When the Scottish banking system was formally brought under the control of the Bank of England in 1845, Scottish banks retained the right to issue their own banknotes but they were required by law to set aside assets that are worth at least the value of all of their banknotes in circulation. To this day, the Bank of England employs a small team of staff within its Notes Directorate to monitor compliance. The team conducts physical checks of the assets ring-fenced to back the notes – which can include £1 million Bank of England notes known as Giants and £100 million Bank of England notes known as Titans – and analyses daily data reported by the authorised banks.

A quick search confirmed that £1M Giants and £100M Titans are indeed a type of English banknote which is delightful.

Victoria Cleland, former Chief Cashier signing £100 million Titan note (Good reminder that money is made up).
Source: BoE’s flickr account? Wait, does the Fed have a flickr account? Yes, yes it does.

For some reason this made me think of a video game I have never actually played but have always thought sounds ultra cool, Eve.

Eve is a MMO where players buy digital spaceships and organize into factions that compete across a virtual galaxy (why this hasn’t been thoroughly crypto-tized is beyond the scope of this proposal and is left as an exercise to the reader). There is a Byzantine system of increasingly powerful ships, the strongest of which can cost thousands of real world dollars.

If the ships people buy in the game are destroyed, they are permanently lost. This combination of no respawns and the outrageously high cost of the most powerful ships is the reason I have always liked the game. There are real stakes. Surprise raids on these mega ships can have major political economy consequences within the game (or at least this is all my impression).

But back to the proposal.

Central Bank Digital Currencies were were an opening act. The Bank of England needs to finish what it started with Giants and Titans and further gamify its bank notes. The people don’t want a digital quid, fiver, or tenner. They want supercarriers, dreadnoughts, and ugh, titans.

I hope Andrew Bailey will acknowledge the arbitrary nature of money and do the right thing by embracing a bold new naming scheme for banknotes that is based on a more future-oriented view of money. Pre-decimal money was fun.

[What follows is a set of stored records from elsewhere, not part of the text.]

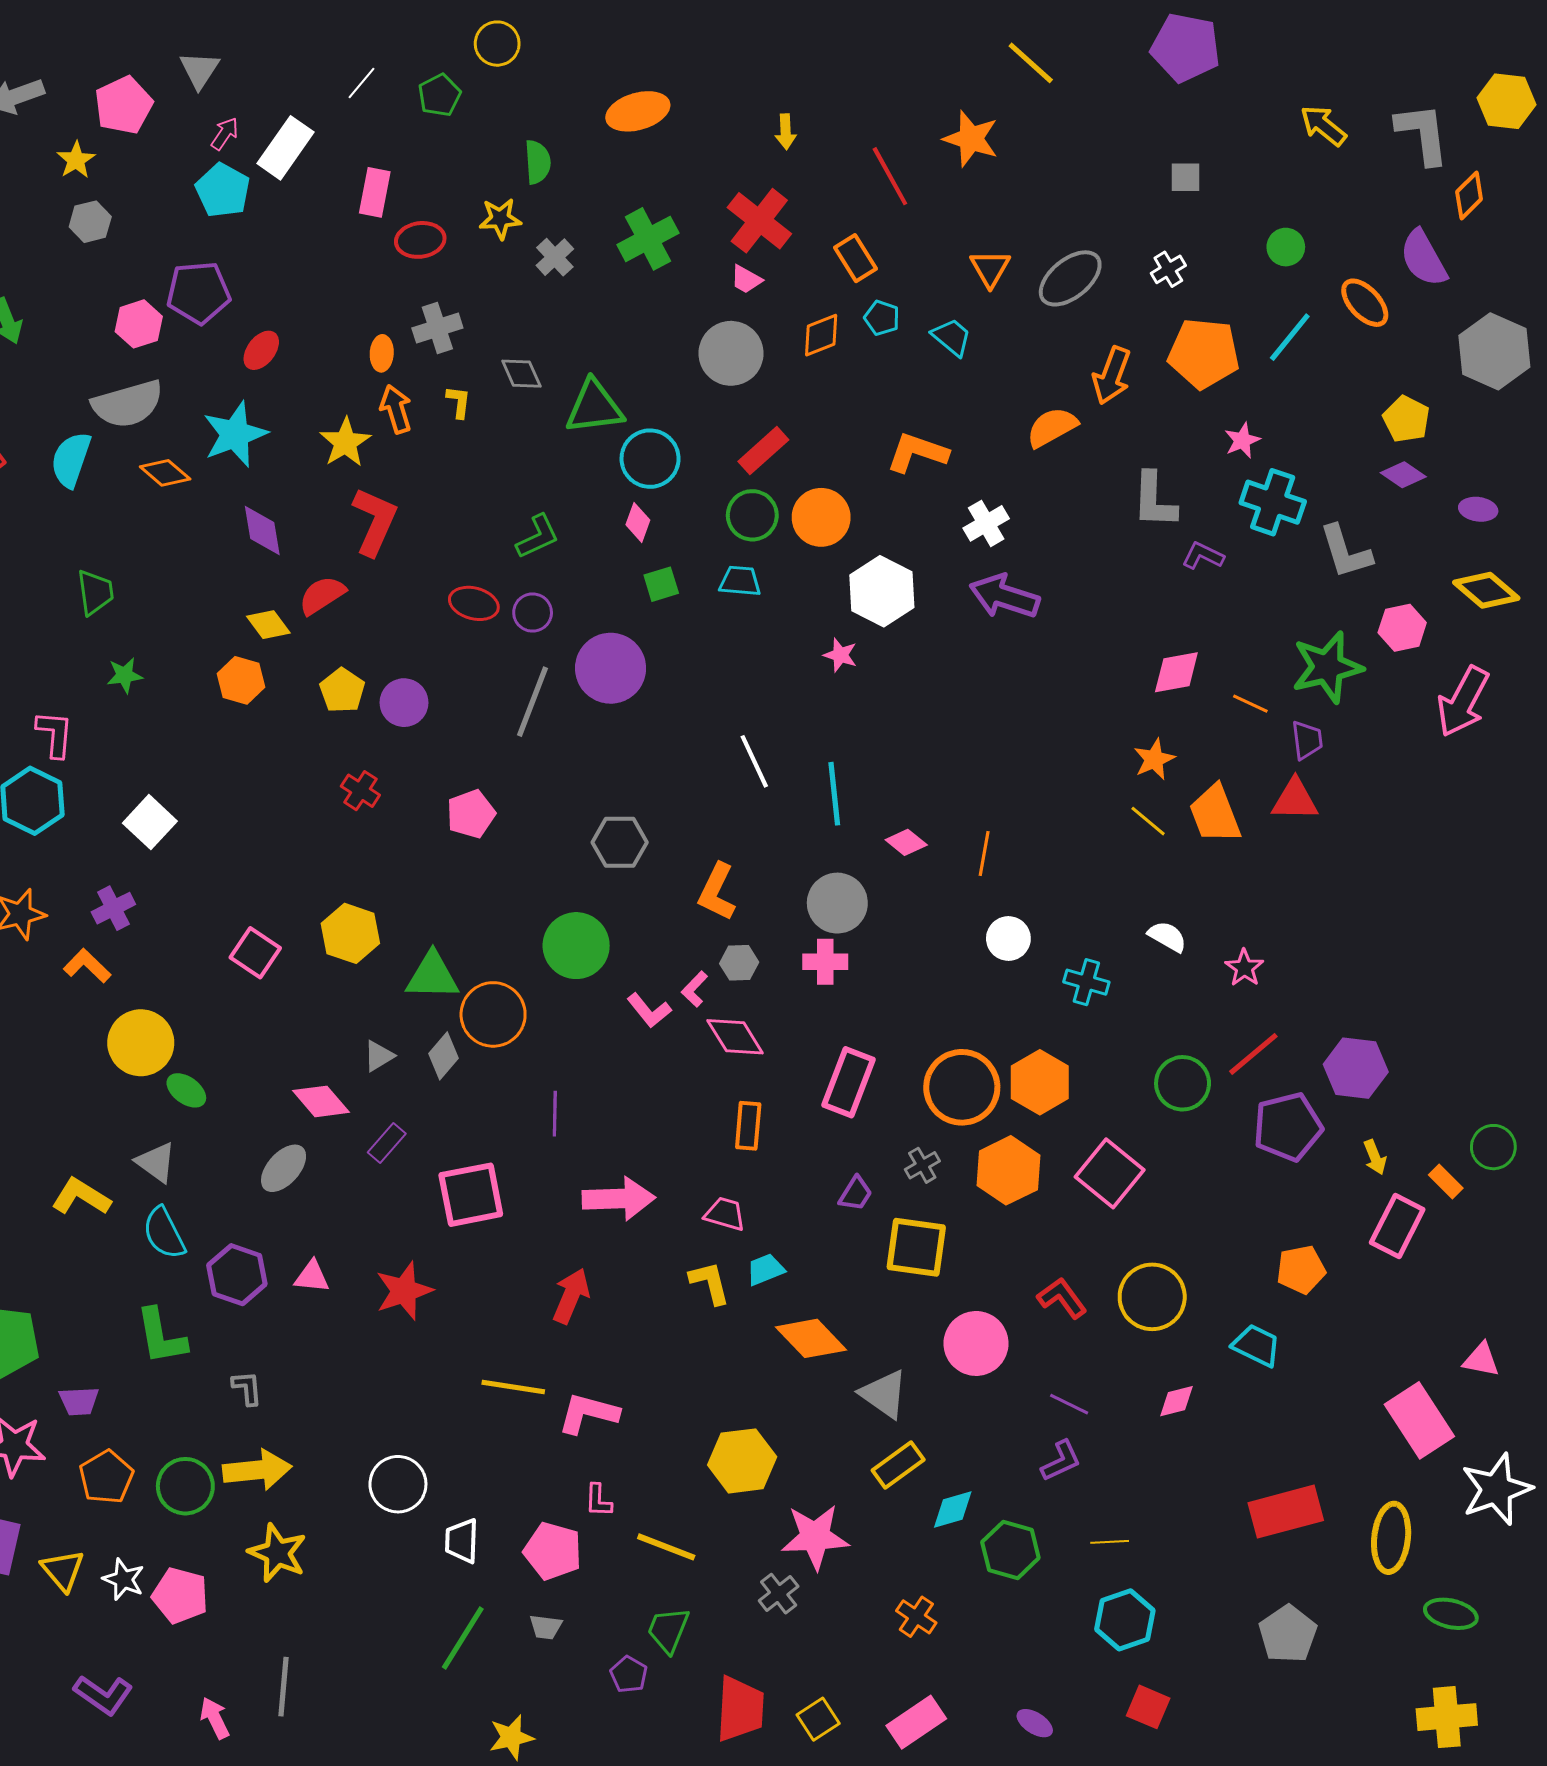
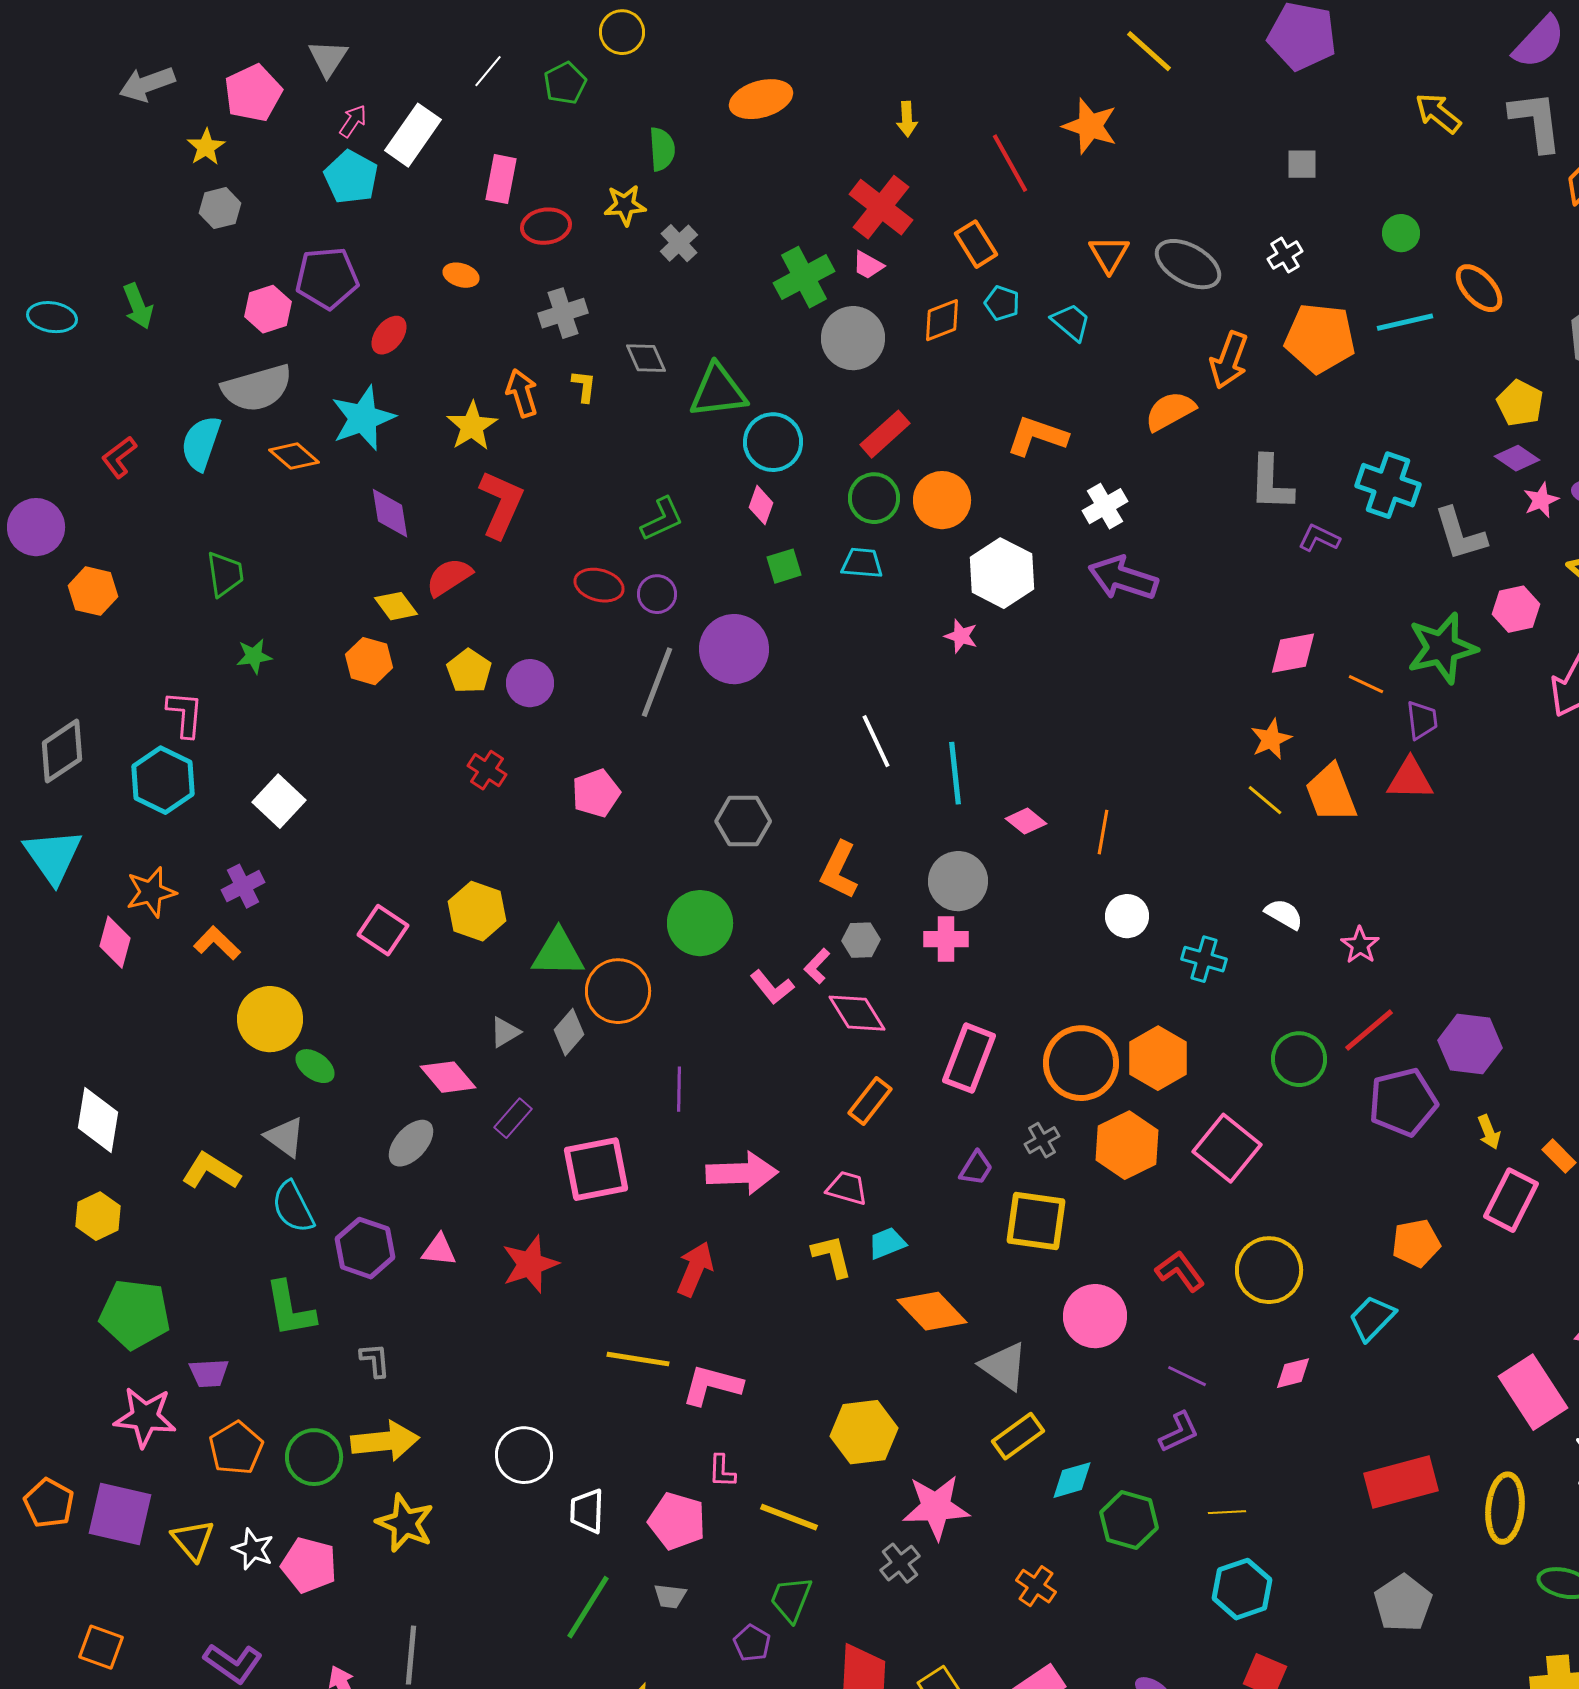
green cross: (648, 239) -> (804, 277), moved
purple semicircle: (1423, 258) -> (1539, 42), moved, turned -108
gray ellipse: (1070, 278) -> (1188, 264), turned 68
cyan line: (1290, 337) -> (1405, 322), turned 38
orange ellipse: (382, 353) -> (461, 275), moved, turned -76
pink star: (1242, 440) -> (1541, 500), moved
orange rectangle: (748, 1126) -> (870, 1101), turned 33
cyan trapezoid: (1256, 1345) -> (1372, 1318), turned -72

Galactic money will be a blast.

British galactic banknotes nomenclature:

  • £1 note: quid is now Comet Frigate
  • £5 note: fiver is now Vexcor Cruiser
  • £10 note: tenner is now Ikitursa Heavy Assault Battlecruiser
  • £20 note = score is now Supercarrier
  • £50 note = bullseye is now Dreadnought
  • £1,000,000 note = giant is now Giant (no change needed)
  • £100,000,000 note = titan is now Titan (no change needed)
Gamify the Fed.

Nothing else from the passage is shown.